Files like DEBUG_AUTH.md, TOKEN_MISMATCH_DIAGNOSIS.md should be deleted right after the problem is solved. The worry “what if a similar problem occurs?” is resolved by Git history.

3. Add Expiry Dates to Completion Documents

Leaving snapshots at completion time like PHASE_4_COMPLETION_SUMMARY.md is good.

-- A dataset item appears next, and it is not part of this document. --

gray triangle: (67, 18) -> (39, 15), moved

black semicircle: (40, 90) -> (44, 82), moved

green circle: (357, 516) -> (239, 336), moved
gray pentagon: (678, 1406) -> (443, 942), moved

But if you add metadata at creation time like “this document is archive-eligible after YYYY-MM-DD,” it can be automated later.

4. Date-Based Archiving Is the Safest

Rather than reading and judging content one by one, checking modification dates with stat and batch archiving files older than 3 months is far more efficient. Even if a needed file is accidentally moved, it can be found in the archive.

5. Catch Duplicates Immediately

When API_CONTRACT.md exists in 3 places, nobody knows which is the canonical version. Designate one canonical location and delete the rest. The thought “let me copy it here for convenience” creates confusion 6 months later.


Automation Ideas

To avoid repeating this work, a simple script can be created:

#!/bin/bash
# docs-health-check.sh
echo "=== Document Health Check ==="
echo "Total: $(find docs -name '*.md' -not -path '*/archive/*' | wc -l) files"
echo ""
echo "Abandoned for 3+ months:"
find docs -name "*.md" -not -path "*/archive/*" -type f | while read f; do
  mod_date=$(stat -f "%Sm" -t "%Y%m%d" "$f")
  cutoff=$(date -v-3m "+%Y%m%d")
  [[ "$mod_date" < "$cutoff" ]] && echo "  $f ($mod_date)"
done | head -20
echo ""
echo "Duplicate filenames:"
find docs -name "*.md" -not -path "*/archive/*" | xargs -I{} basename {} | sort | uniq -d

Running this script quarterly can prevent document bloat.